Debtor's rights under fair debt collections act

Asked over 5 years ago - Vancouver, WA

Hello,
I have put myself in a financial tight spot since I moved out of state to pursue a new job opportunity. In addition to rent, I also am paying a mortgage (until my house sells) and utilities on both my house and apartment. I have drastically cut down on expenses, discretionary spending, etc. but have found it difficult to make ends meet. I have always paid my bills on time and have maintained an excellent credit rating. In an effort to ease some financial burden, I called my credit card company to see what they could do if anything, to lower my current interest rate. The conversation went on and on and eventually I put the call on speaker phone so I didn't have to continue to press the phone to my ear.

During the course of our conversation the credit counselor gave me options of going into a payment program, debt consolidation as well as few others.

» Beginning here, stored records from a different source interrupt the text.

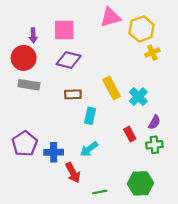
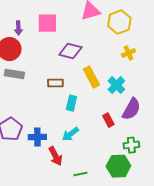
yellow cross: (152, 53) -> (128, 53), moved
purple diamond: (69, 60) -> (70, 51), moved
purple semicircle: (154, 122) -> (131, 109), size x1.6
green cross: (154, 145) -> (131, 145), moved

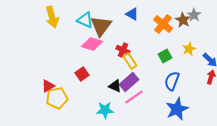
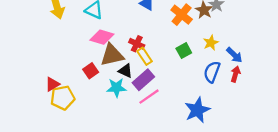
brown triangle: (101, 26) -> (112, 55), moved, turned 40
blue semicircle: (172, 81) -> (212, 72), moved
black triangle: (115, 86) -> (125, 71), moved
cyan star: (105, 110) -> (116, 88), moved

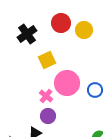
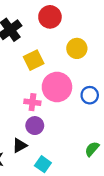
yellow circle: (84, 30) -> (77, 48), moved
pink cross: (46, 96) -> (32, 102), turned -32

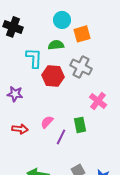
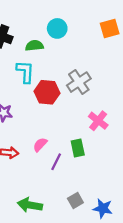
orange square: (82, 34) -> (110, 28), moved
green semicircle: (56, 45) -> (34, 46), moved
gray cross: (81, 67) -> (79, 82), turned 30

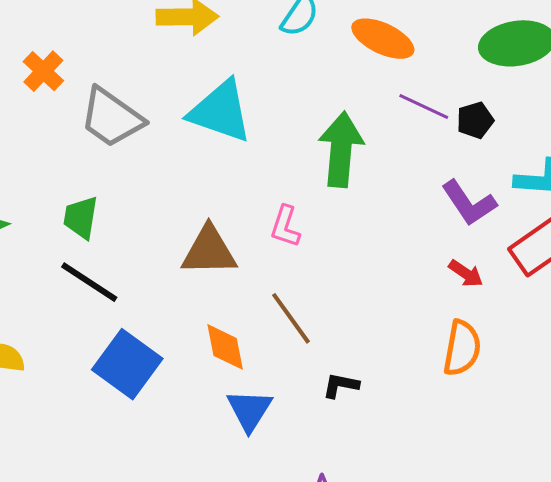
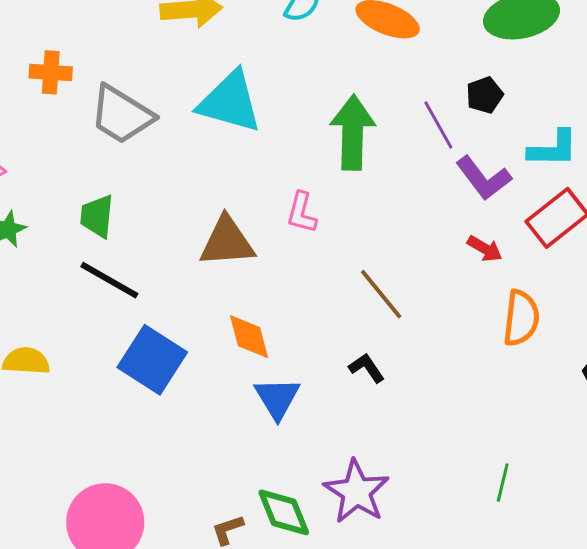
orange cross: (43, 71) -> (51, 72), turned -36
purple line: (424, 106) -> (438, 125), moved, turned 39
brown line: (291, 318) -> (381, 294), moved
orange semicircle: (462, 348) -> (521, 318), moved
black L-shape: (341, 385) -> (367, 368), turned 48

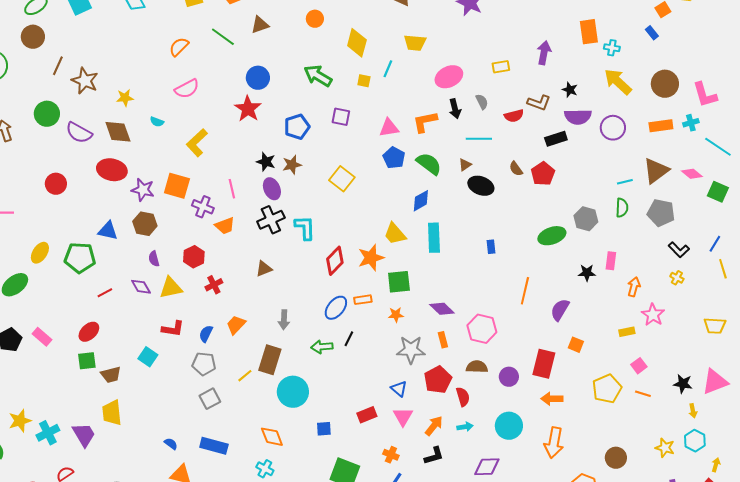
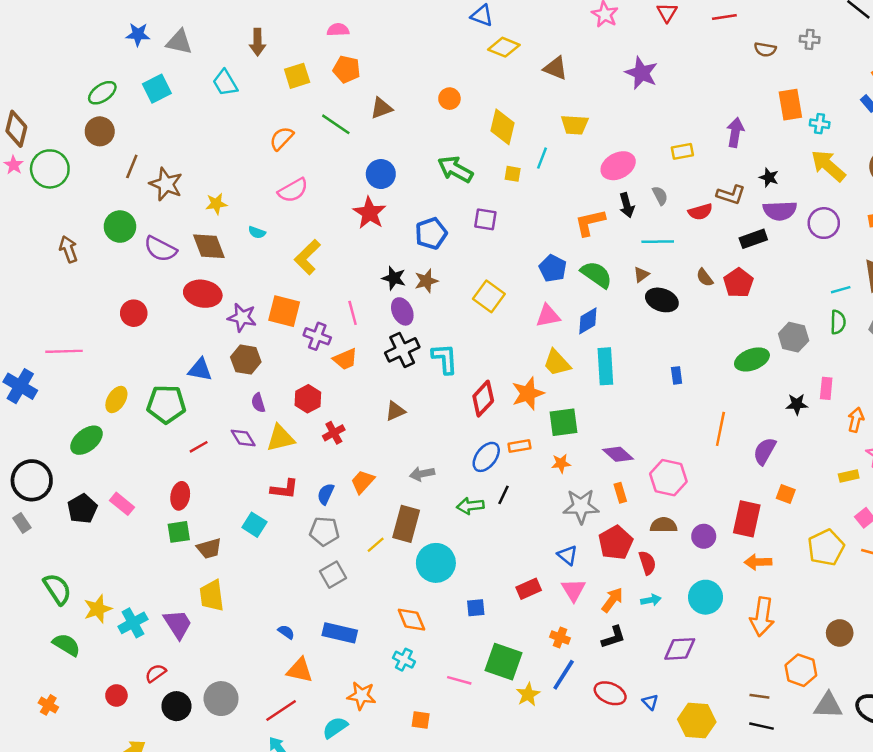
pink triangle: (389, 128) -> (548, 316), moved
gray arrow: (284, 320) -> (422, 474), turned 78
red ellipse: (89, 332) -> (180, 496), turned -35

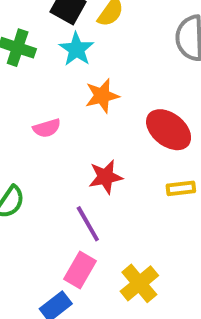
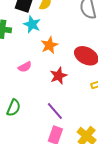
red star: (106, 177) -> (58, 76), moved

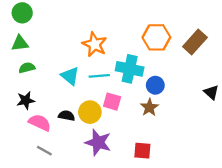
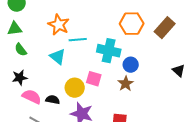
orange star: (95, 44) -> (59, 25), moved
green semicircle: (27, 68) -> (21, 50), turned -112
cyan line: (99, 76) -> (78, 40), moved
black semicircle: (67, 116) -> (53, 100), moved

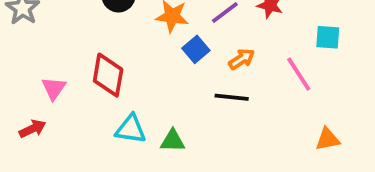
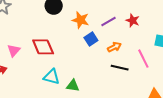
red diamond: (108, 75) -> (43, 47), turned -40
black line: (232, 97) -> (120, 68), moved

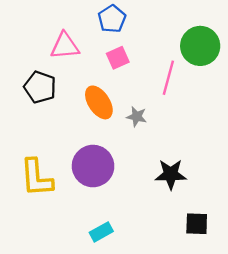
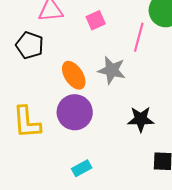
orange ellipse: (99, 102) -> (74, 75), moved
gray star: (137, 117) -> (112, 70), size x1.6

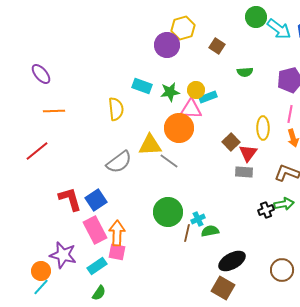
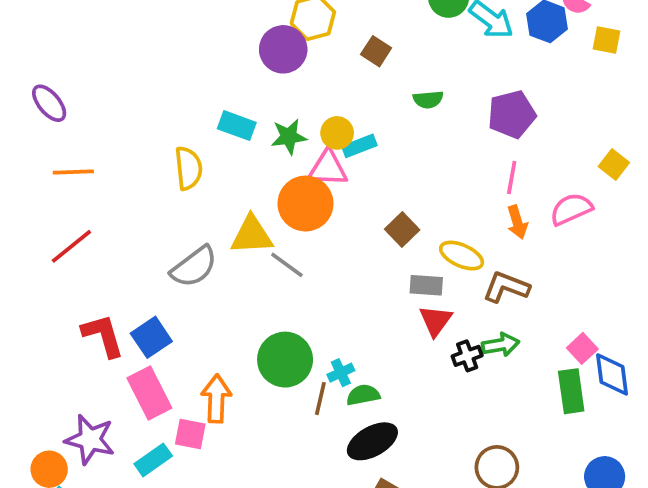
yellow ellipse: (263, 128) -> (462, 256), moved, turned -65
red line: (37, 151) -> (71, 246), moved
red triangle: (248, 153) -> (436, 321), moved
orange arrow: (117, 233) -> (216, 399), moved
black ellipse: (232, 261) -> (372, 441), moved

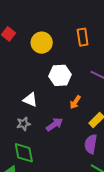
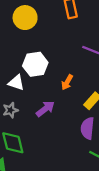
white hexagon: (60, 75) -> (35, 64), moved

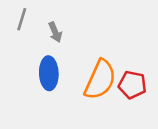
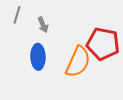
red pentagon: (132, 85) -> (103, 44), moved, size x1.5

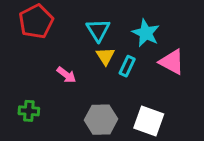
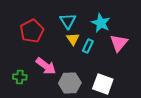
red pentagon: (36, 21) -> (32, 31), moved
pink triangle: (172, 62) -> (119, 43), turned 42
pink arrow: (66, 75) -> (46, 66), moved, size x1.5

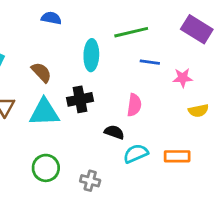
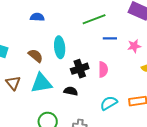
cyan ellipse: (91, 55) -> (60, 47), moved
black cross: (80, 99) -> (80, 69), moved
black semicircle: (114, 132) -> (71, 91), moved

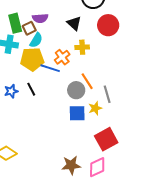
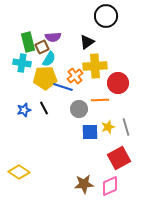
black triangle: (74, 23) -> (87, 42), turned 42
red circle: (108, 25) -> (118, 83), moved
yellow cross: (82, 47) -> (95, 66), size x1.6
orange line: (87, 81) -> (100, 100), turned -60
gray circle: (76, 90) -> (79, 109), moved
gray line: (107, 94) -> (126, 127), moved

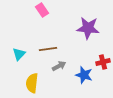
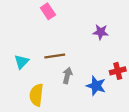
purple star: (88, 28) -> (101, 32), size x0.6
gray arrow: (59, 66) -> (67, 75), turned -48

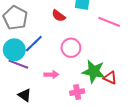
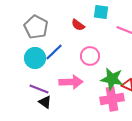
purple line: (18, 64) -> (39, 89), moved
pink arrow: (51, 75) -> (71, 82), size x1.6
pink cross: (77, 92) -> (112, 99), moved, size x1.6

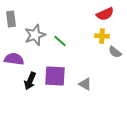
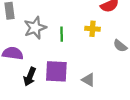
yellow cross: (102, 36) -> (93, 29), moved
green line: (60, 41) -> (62, 34), turned 48

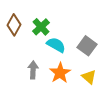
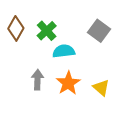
cyan semicircle: (56, 45) -> (64, 51), turned -36
gray square: (87, 46) -> (99, 31), moved

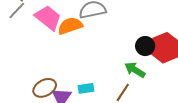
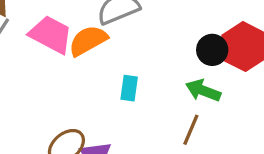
cyan rectangle: (86, 88) -> (129, 88), moved, turned -63

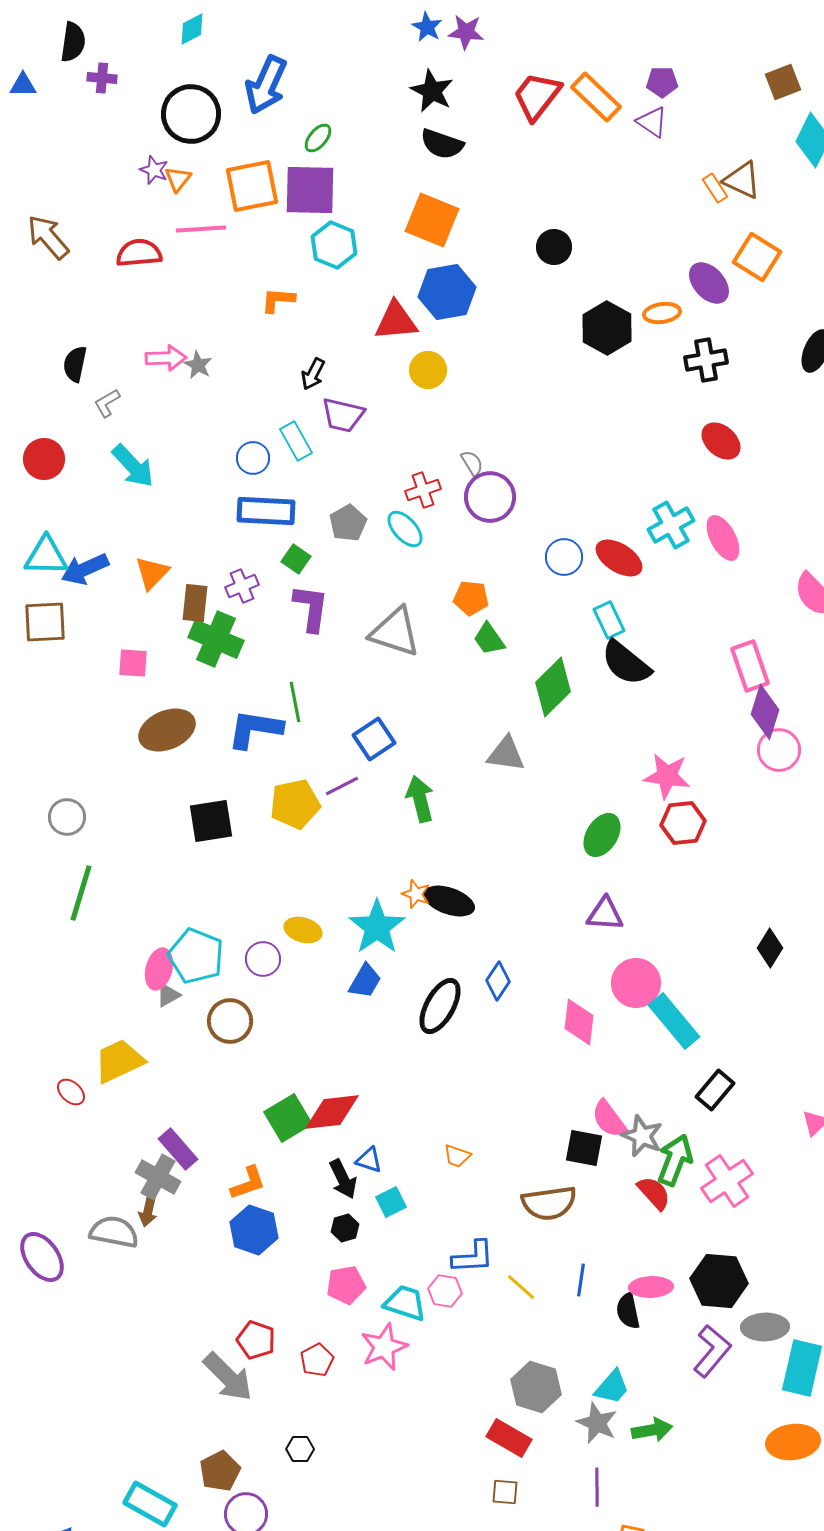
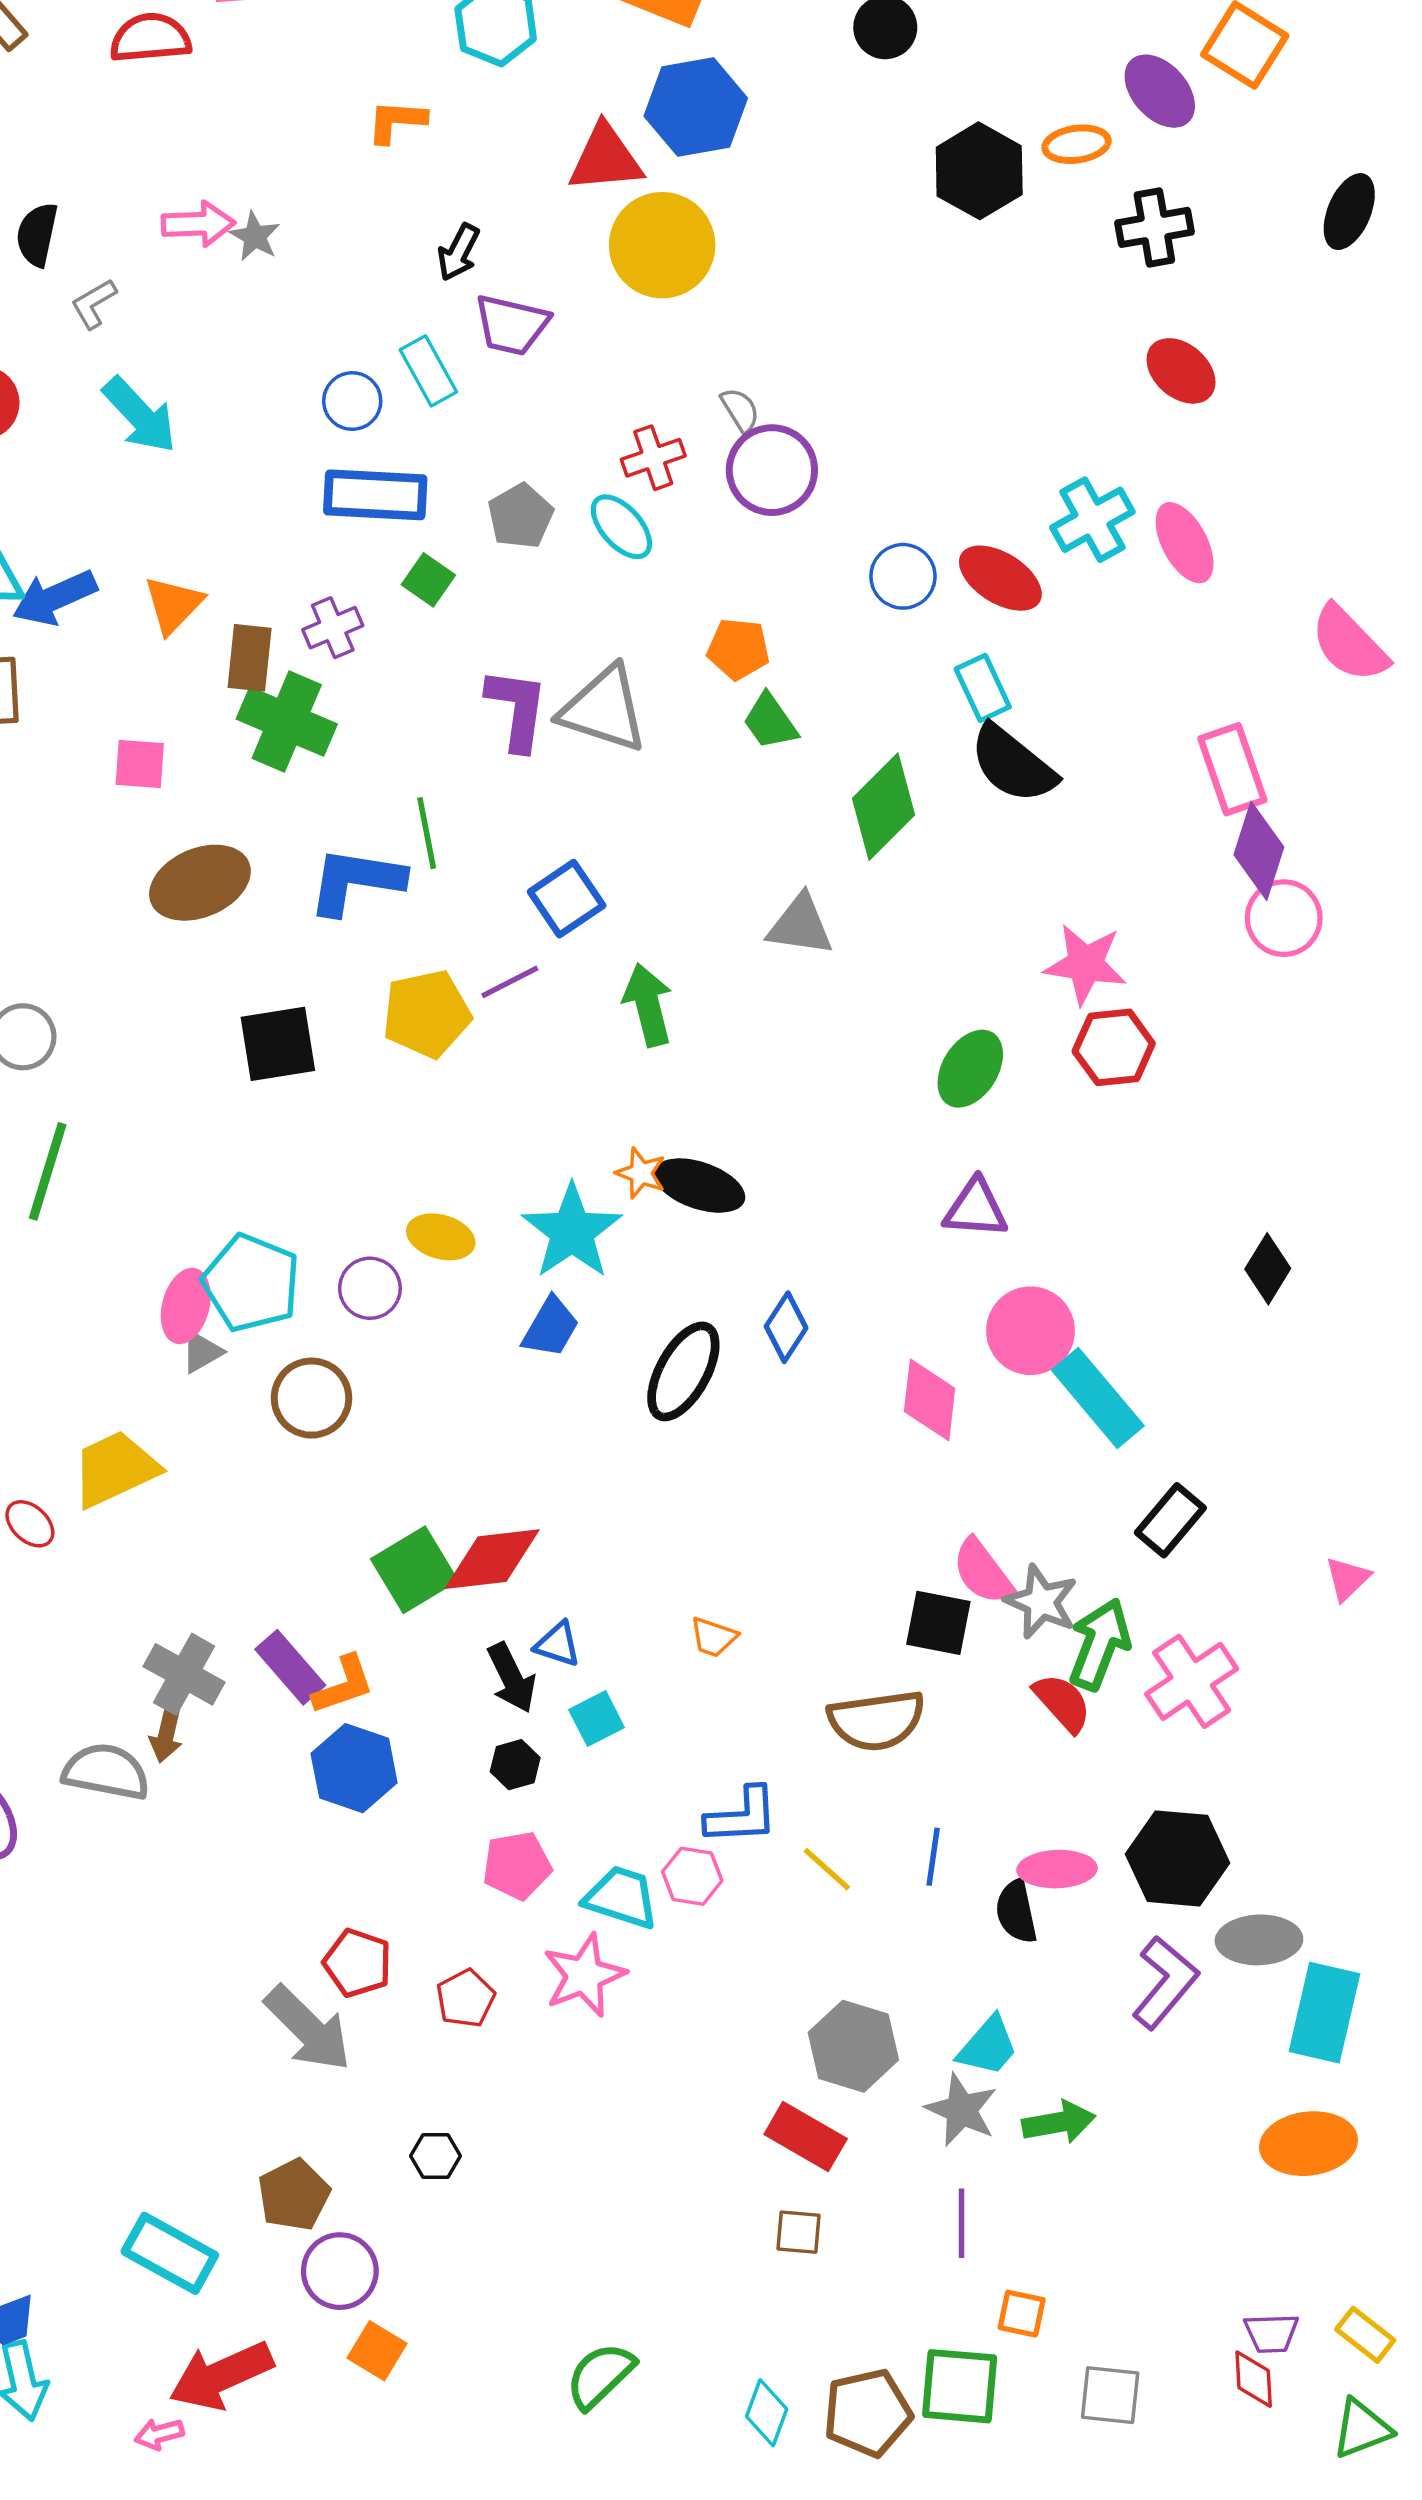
yellow circle: (428, 370) -> (662, 245), size x1.6
purple L-shape: (311, 608) -> (517, 709), moved
purple rectangle: (178, 1149) -> (290, 1667), moved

I told her that I was not willing to sacrifice my credit rating and would not enter any program that would have a negative impact on my credit score. I repeatedly told her that the only thing that would help me at this time was a reduction in the interest rate. She started to get a bit agitated with me for sticking tight to this position. When I repeated that I was only interested in a lower interest rate she started to get even more irritated.

She then told me that she was tired of people calling banks deceptive and was even more tired of people complaining about banks using deceptive business practices. She then proceeded to call me a deceptive consumer and told me that I am misleading all my other creditors and am being deceptive to them by not disclosing my tight financial position to them. I was shocked at this statement. It was unwarranted and uncalled for. It was also overheard by someone else in the room making it even more embarrassing since she was attacking my character. I realize she probably didn't know that she was overheard by another person but in fact, she was.
I have since lodged several complaints with the credit card company. They had promised to look into the matter and get back to me. So far, they have not communicated with me in any manner. Do I have any legal recourse? I 'm not sure if the representative meant to slander me publically, but she certainly didn't hold back when she thought that it was only the two of us talking.
It isn't only the humiliation; it is the character assault that I am upset about.

Thank you!

Attorney answers (1)

  1. Biagio V. Musto II

    Contributor Level 11

    Answered . The federal fair debt collection practices act places limits on collection efforts of creditors, such as limiting who a creditor can speak to regarding collecting your debt or when they may call you. Your case does not seem to fall under that act. Your phone conversation was in the context of trying to renegotiate your interest rate. This was not a collection call. Even if it was, the statement made to you was probably not actionable- this was not a threat, etc. Now, if this had been a collection call made to your friend regarding you, and the statement was made, you could possibly have an action under the act. Also, I don't think you would have any other legal recourse under tort causes of action such as infliction of emotional distress because the creditor's comments, although ignorant, would not constitute outrageous conduct which caused you emotional harm.